%%
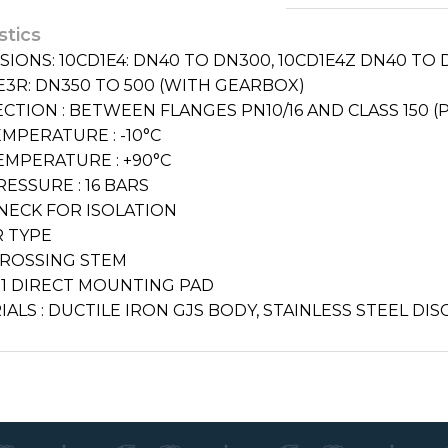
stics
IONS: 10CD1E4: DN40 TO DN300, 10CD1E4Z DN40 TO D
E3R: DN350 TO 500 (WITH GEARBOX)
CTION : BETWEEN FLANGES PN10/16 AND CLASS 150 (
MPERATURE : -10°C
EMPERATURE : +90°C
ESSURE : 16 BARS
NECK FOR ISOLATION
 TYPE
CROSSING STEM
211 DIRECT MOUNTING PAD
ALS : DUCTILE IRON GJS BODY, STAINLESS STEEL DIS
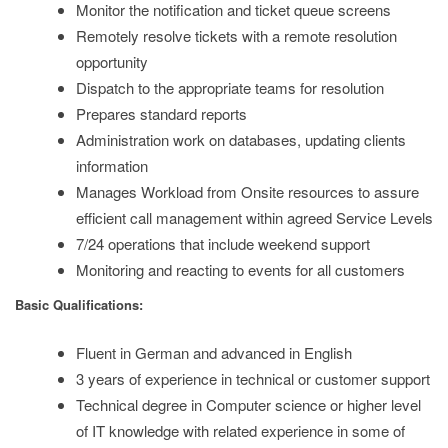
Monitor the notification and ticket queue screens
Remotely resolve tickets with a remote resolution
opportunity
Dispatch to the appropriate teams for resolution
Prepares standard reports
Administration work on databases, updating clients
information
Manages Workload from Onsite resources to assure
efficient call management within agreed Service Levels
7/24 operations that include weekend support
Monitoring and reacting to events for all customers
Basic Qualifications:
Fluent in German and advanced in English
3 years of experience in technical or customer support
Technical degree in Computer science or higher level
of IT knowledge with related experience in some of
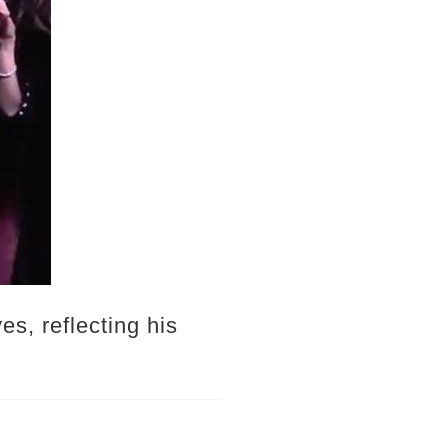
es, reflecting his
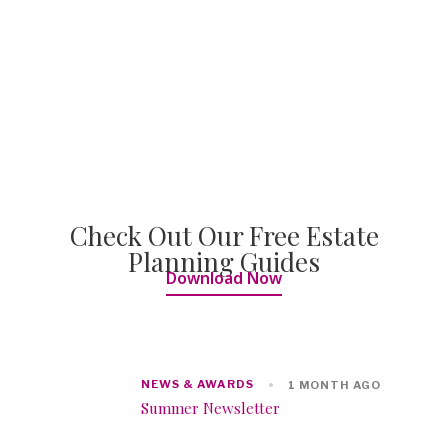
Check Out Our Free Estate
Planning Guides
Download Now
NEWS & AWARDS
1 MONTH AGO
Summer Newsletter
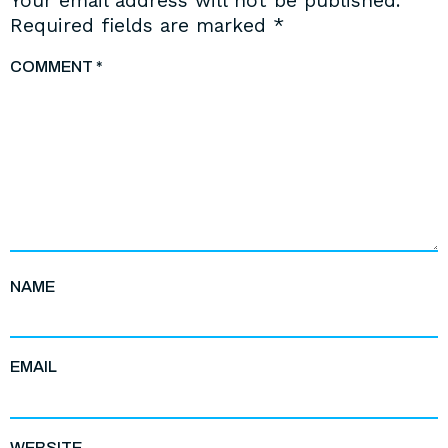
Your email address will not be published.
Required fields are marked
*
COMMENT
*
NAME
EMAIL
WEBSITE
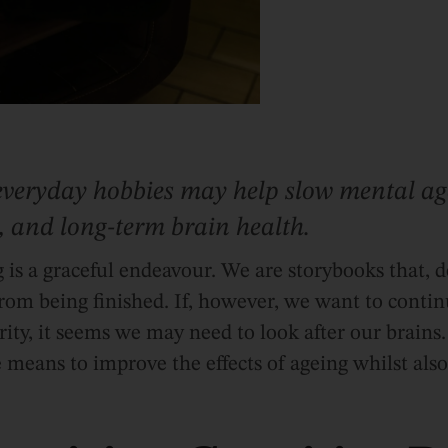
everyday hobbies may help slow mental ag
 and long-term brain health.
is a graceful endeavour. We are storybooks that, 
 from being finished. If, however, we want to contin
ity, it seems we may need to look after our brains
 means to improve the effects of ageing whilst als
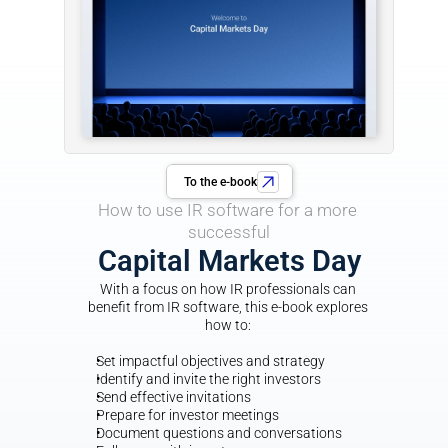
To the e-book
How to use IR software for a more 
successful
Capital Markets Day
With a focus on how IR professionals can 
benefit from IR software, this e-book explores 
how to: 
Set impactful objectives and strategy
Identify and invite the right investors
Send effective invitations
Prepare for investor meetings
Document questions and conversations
%%
%%
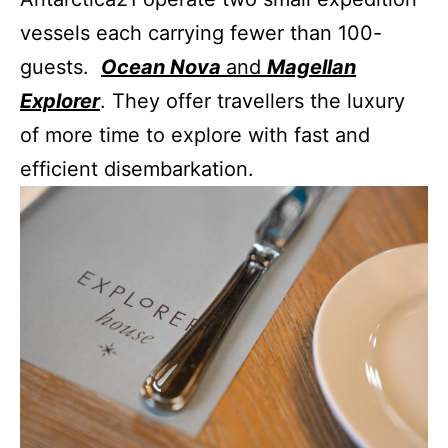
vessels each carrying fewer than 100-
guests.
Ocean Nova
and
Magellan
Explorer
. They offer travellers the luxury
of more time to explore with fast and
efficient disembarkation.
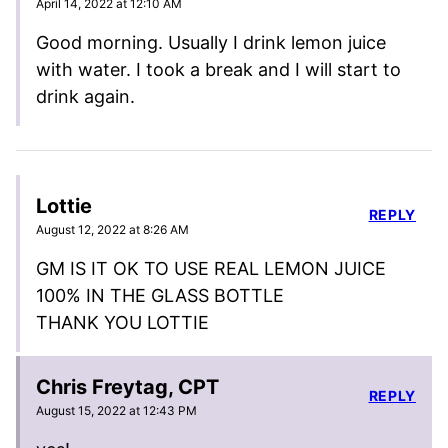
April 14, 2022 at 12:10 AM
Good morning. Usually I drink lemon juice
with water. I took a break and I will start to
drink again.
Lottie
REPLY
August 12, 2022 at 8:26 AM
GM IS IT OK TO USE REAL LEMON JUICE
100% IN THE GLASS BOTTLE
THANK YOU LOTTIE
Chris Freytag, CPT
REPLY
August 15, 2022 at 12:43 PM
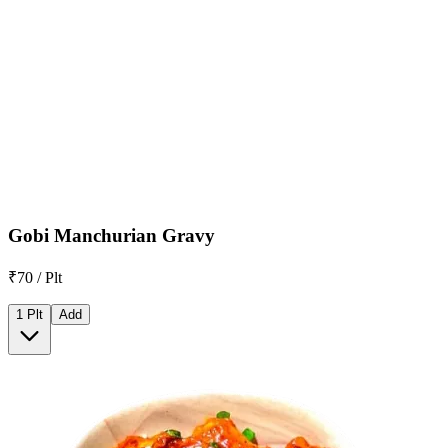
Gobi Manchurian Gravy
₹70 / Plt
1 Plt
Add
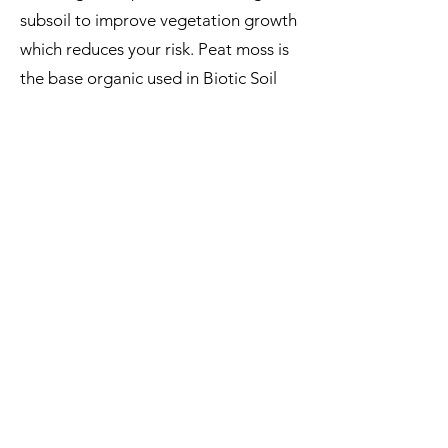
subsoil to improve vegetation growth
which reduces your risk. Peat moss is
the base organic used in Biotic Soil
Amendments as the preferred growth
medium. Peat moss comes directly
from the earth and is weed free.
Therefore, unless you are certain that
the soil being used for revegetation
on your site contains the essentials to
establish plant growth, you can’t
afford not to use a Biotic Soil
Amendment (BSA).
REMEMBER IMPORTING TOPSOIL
%%
[The problem]:
Which lines of the entries above contain the string "support"? Copy each one.

[Reply]:
7/24 operations that include weekend support
3 years of experience in technical or customer support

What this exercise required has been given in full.